Someone call Lou Dobbs

I usually don’t watch the Oscars because the spectacle of people kissing each others asses disagrees with me. However, something (my wife) made me turn on the TV last night, and I had the shocking experience of watching an award show dominated by (gasp!) foreigners!

The L.A. Times gives it the full treatment here. Pretty much everyone was from the savage lands outside our borders! Javier Bardem gave a speech in Spanish! Best actress went to a FRENCH woman! One guy who won in some category I don’t remember started his acceptance speech, “I don’t really speak English”!

That, and we’re maybe about to elect a president whose father is from Kenya and whose middle name is Hussein. Who says Americans are xenophobes?

Coming storm

People used to say Hugo Chávez was the next Fidel Castro, but these days he’s looking more and more like Manuel Noriega:

Chavez, a former soldier, repeated a claim that Colombia was planning to invade neighboring Venezuela and said he would soon test the firepower of Russian-built fighter jets.

“We don’t want to hurt anybody, but don’t make mistakes with us,” he said during an address to the country to mark nine years since he took office. “They would regret it for 100 years.”

No one is going to invade Venezuela because Chavez calls George W. Bush names. But threatening a neighboring country, messing around with narco-trafficking guerrillas, and stockpiling weapons - that’s a whole different story.

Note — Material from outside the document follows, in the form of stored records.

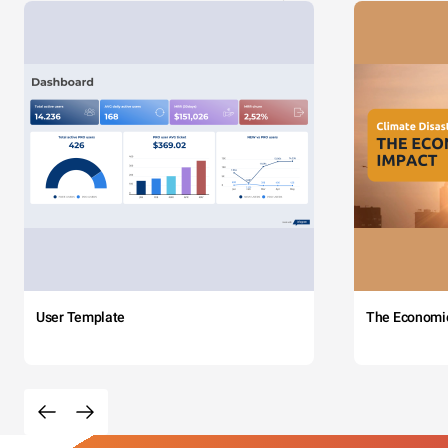
User Template
The Economi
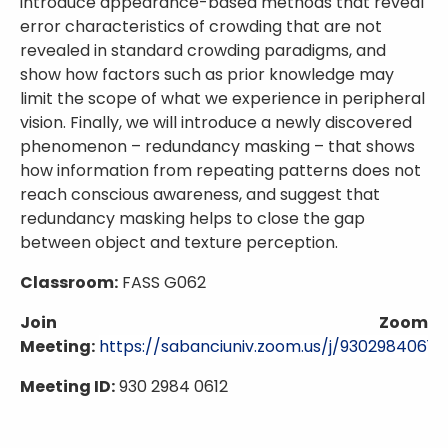
introduce appearance-based methods that reveal
error characteristics of crowding that are not
revealed in standard crowding paradigms, and
show how factors such as prior knowledge may
limit the scope of what we experience in peripheral
vision. Finally, we will introduce a newly discovered
phenomenon – redundancy masking – that shows
how information from repeating patterns does not
reach conscious awareness, and suggest that
redundancy masking helps to close the gap
between object and texture perception.
Classroom:
FASS G062
Join Zoom
Meeting:
https://sabanciuniv.zoom.us/j/93029840612
Meeting ID:
930 2984 0612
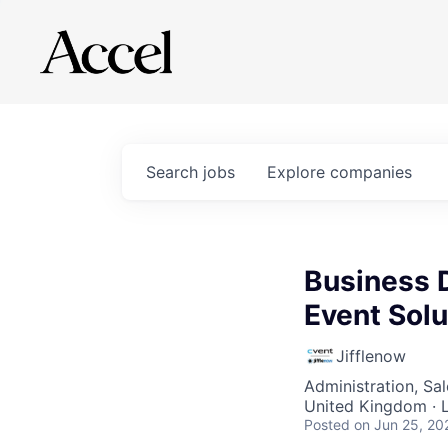
Search
jobs
Explore
companies
Business 
Event Solu
Jifflenow
Administration, Sa
United Kingdom · 
Posted
on Jun 25, 20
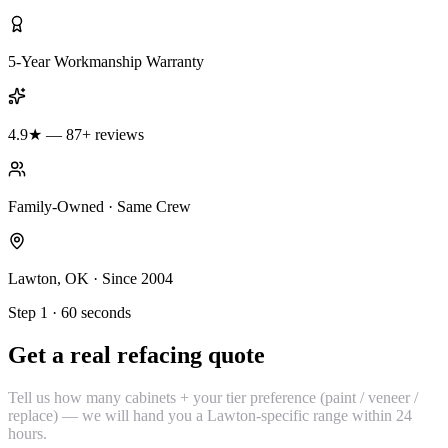
5-Year Workmanship Warranty
4.9★ — 87+ reviews
Family-Owned · Same Crew
Lawton, OK · Since 2004
Step 1 · 60 seconds
Get a real refacing quote
Tell us how many cabinets + your tier preference (paint / veneer /
replace) — we will hand you a Lawton-specific range within 24
hours.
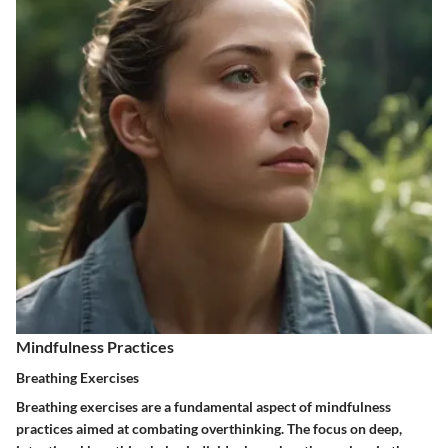
Mindfulness Practices
Breathing Exercises
Breathing exercises are a fundamental aspect of mindfulness
practices aimed at combating overthinking. The focus on deep,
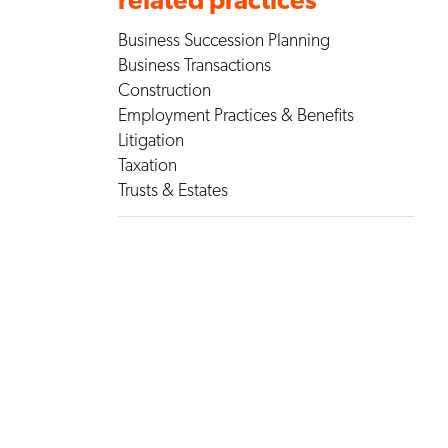
Business Succession Planning
Business Transactions
Construction
Employment Practices & Benefits
Litigation
Taxation
Trusts & Estates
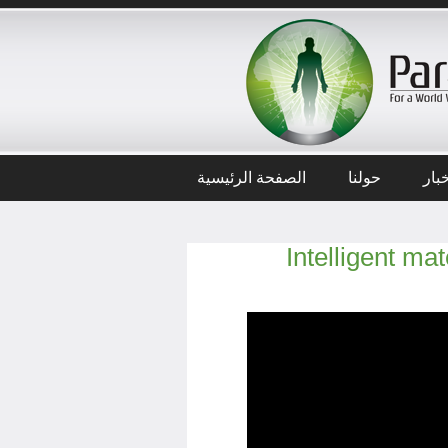
الصفحة الرئيسية
حولنا
أخب
Intelligent ma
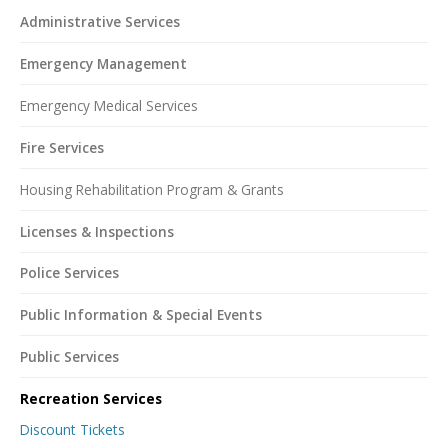
Administrative Services
Emergency Management
Emergency Medical Services
Fire Services
Housing Rehabilitation Program & Grants
Licenses & Inspections
Police Services
Public Information & Special Events
Public Services
Recreation Services
Discount Tickets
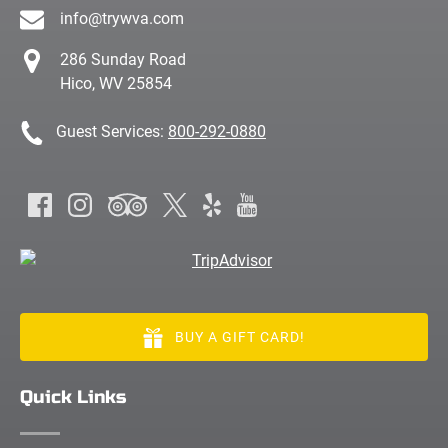
info@trywva.com
286 Sunday Road
Hico, WV 25854
Guest Services:
800-292-0880
BUY A GIFT CARD!
Quick Links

I really can’t imagine the international community thinks he’s so entertaining anymore. The thing to keep in mind, however, is that he (like many military rulers before him) is creating an external conflict in order to divert attention from an internal one.

Even with oil at $90 a barrel, the state oil company appears to be having alarming cash-flow problems from years of mismanagement. At the same time, food shortages are such that people are getting in fights over milk (video).

This will end badly. The only question is, when.

Kids these days

I remember when I was a conservative attending Hillsdale College. Just budding, I was. We were conservatives, and we read Great Books and took rhetoric classes, and we told ourselves that we thought with our minds and would have none of the mushiness of the hated liberals, who were full of bad arguments and sundry sleaziness.

I’m no longer a conservative, in fact I’m not really anything. But sometimes I look back, look for that classic rhetoric that conservatives - in my day - prided themselves on, and I’m a little shocked. Was it always like this? Or did something change?

Take Jonah Goldberg. He’s come out with a book called - I’m serious here - Liberal Fascism. Just right there in the title, Goldberg has already made an association fallacy and more or less violated Godwin’s Law.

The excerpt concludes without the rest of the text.